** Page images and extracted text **
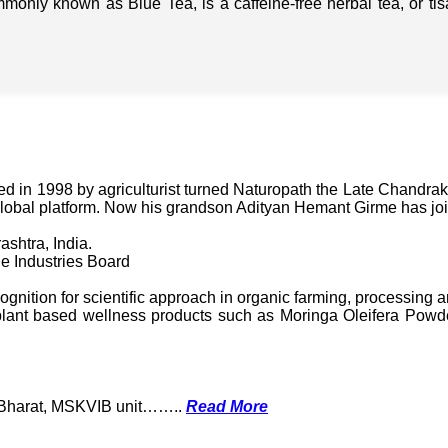
mmonly known as Blue Tea, is a caffeine-free herbal tea, or t
in 1998 by agriculturist turned Naturopath the Late Chandraka
lobal platform. Now his grandson Adityan Hemant Girme has jo
ashtra, India.
e Industries Board
nition for scientific approach in organic farming, processing a
ant based wellness products such as Moringa Oleifera Powder
k Bharat, MSKVIB unit……..
Read More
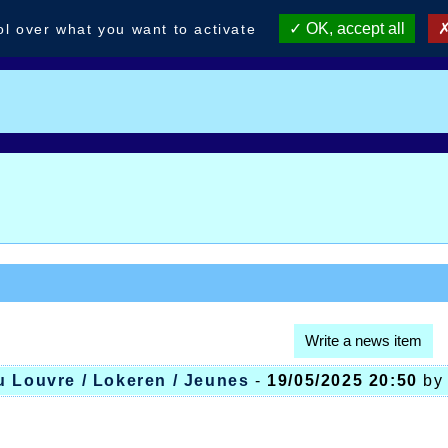
OK, accept all
ol over what you want to activate
Write a news item
u Louvre / Lokeren / Jeunes
-
19/05/2025 20:50
b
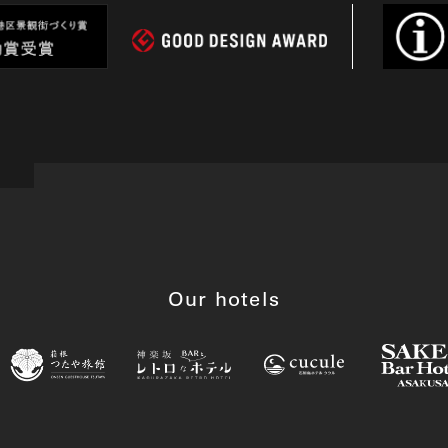
Our hotels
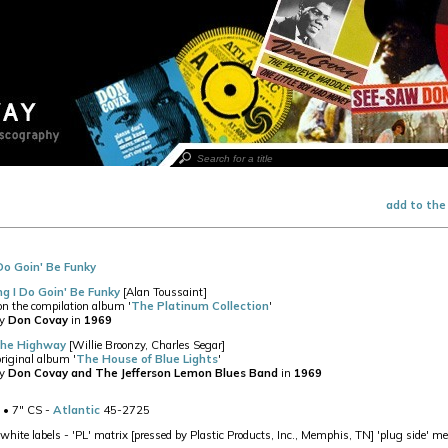
add to the
Do Goin' Be Funky
ng I Do Goin' Be Funky
[Alan Toussaint]
 on the compilation album '
The Platinum Collection
'
by
Don Covay
in
1969
The Highway
[Willie Broonzy, Charles Segar]
original album '
The House of Blue Lights
'
by
Don Covay and The Jefferson Lemon Blues Band
in
1969
• 7" CS -
Atlantic
45-2725
white labels - 'PL' matrix [pressed by Plastic Products, Inc., Memphis, TN] 'plug side' m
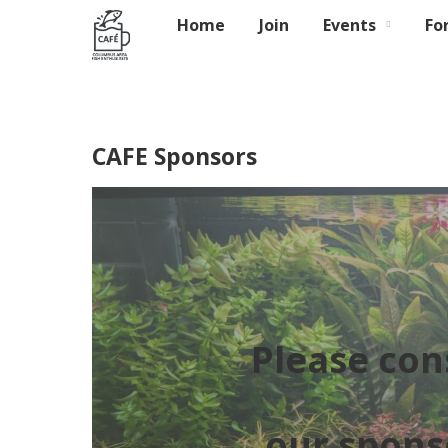
Home
Join
Events
Fo
CAFE Sponsors
Please con
our spons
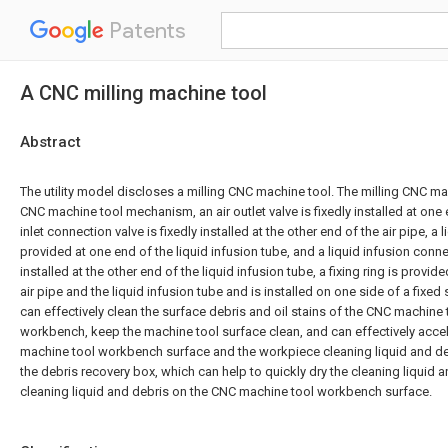
Patents
A CNC milling machine tool
Abstract
The utility model discloses a milling CNC machine tool. The milling CNC m
CNC machine tool mechanism, an air outlet valve is fixedly installed at one e
inlet connection valve is fixedly installed at the other end of the air pipe, a l
provided at one end of the liquid infusion tube, and a liquid infusion connec
installed at the other end of the liquid infusion tube, a fixing ring is provid
air pipe and the liquid infusion tube and is installed on one side of a fixe
can effectively clean the surface debris and oil stains of the CNC machine
workbench, keep the machine tool surface clean, and can effectively accel
machine tool workbench surface and the workpiece cleaning liquid and de
the debris recovery box, which can help to quickly dry the cleaning liquid a
cleaning liquid and debris on the CNC machine tool workbench surface.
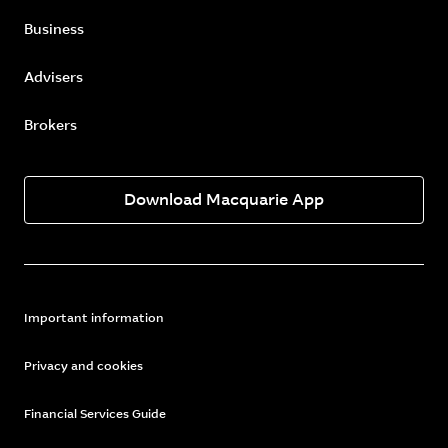
Business
Advisers
Brokers
Download Macquarie App
Important information
Privacy and cookies
Financial Services Guide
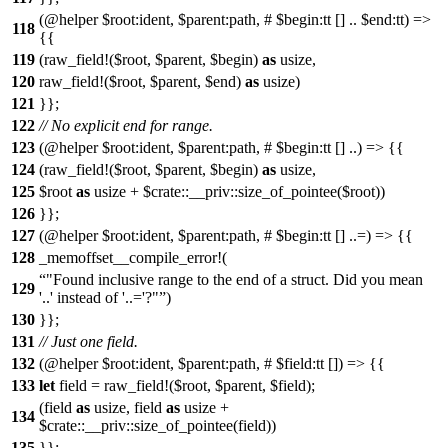
(@helper $root:ident, $parent:path, # $begin:tt [] .. $end:tt) =>
118
{{
119
(raw_field!($root, $parent, $begin)
as
usize,
120
raw_field!($root, $parent, $end)
as
usize)
121
}};
122
// No explicit end for range.
123
(@helper $root:ident, $parent:path, # $begin:tt [] ..) => {{
124
(raw_field!($root, $parent, $begin)
as
usize,
125
$root
as
usize + $crate::__priv::size_of_pointee($root))
126
}};
127
(@helper $root:ident, $parent:path, # $begin:tt [] ..=) => {{
128
_memoffset__compile_error!(
"Found inclusive range to the end of a struct. Did you mean
129
'..' instead of '..='?"
)
130
}};
131
// Just one field.
132
(@helper $root:ident, $parent:path, # $field:tt []) => {{
133
let
field = raw_field!($root, $parent, $field);
(field
as
usize, field
as
usize +
134
$crate::__priv::size_of_pointee(field))
135
}};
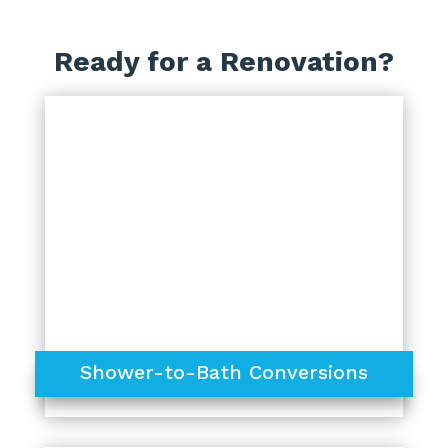
Ready for a Renovation?
Shower-to-Bath Conversions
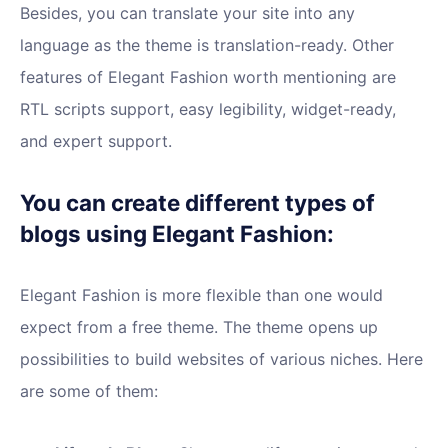
Besides, you can translate your site into any
language as the theme is translation-ready. Other
features of Elegant Fashion worth mentioning are
RTL scripts support, easy legibility, widget-ready,
and expert support.
You can create different types of
blogs using Elegant Fashion:
Elegant Fashion is more flexible than one would
expect from a free theme. The theme opens up
possibilities to build websites of various niches. Here
are some of them:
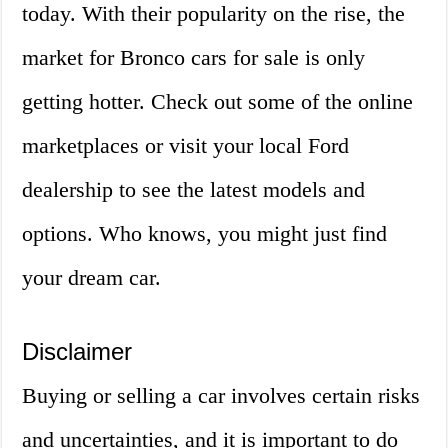
today. With their popularity on the rise, the
market for Bronco cars for sale is only
getting hotter. Check out some of the online
marketplaces or visit your local Ford
dealership to see the latest models and
options. Who knows, you might just find
your dream car.
Disclaimer
Buying or selling a car involves certain risks
and uncertainties, and it is important to do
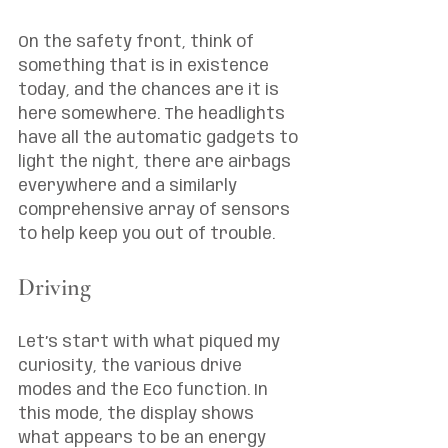
On the safety front, think of 
something that is in existence 
today, and the chances are it is 
here somewhere. The headlights 
have all the automatic gadgets to 
light the night, there are airbags 
everywhere and a similarly 
comprehensive array of sensors 
to help keep you out of trouble. 
Driving
Let’s start with what piqued my 
curiosity, the various drive 
modes and the Eco function. In 
this mode, the display shows 
what appears to be an energy 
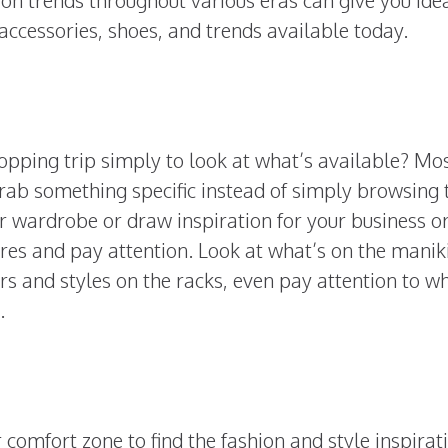
 accessories, shoes, and trends available today.
opping trip simply to look at what’s available? Mo
grab something specific instead of simply browsing 
ur wardrobe or draw inspiration for your business o
res and pay attention. Look at what’s on the manik
rs and styles on the racks, even pay attention to w
s.
comfort zone to find the fashion and style inspirat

** Prompt **
In the entries above, find the line containing "ant based wellness" and the line containing "[Alan Toussaint]"; give again exactly those two lines and every line between them, minus the pictures.

** Result for this task **
ant based wellness products such as Moringa Oleifera Powder
k Bharat, MSKVIB unit……..
Read More
OK, accept all
ol over what you want to activate
Write a news item
u Louvre / Lokeren / Jeunes
-
19/05/2025 20:50
b
Our hotels
add to the
Do Goin' Be Funky
ng I Do Goin' Be Funky
[Alan Toussaint]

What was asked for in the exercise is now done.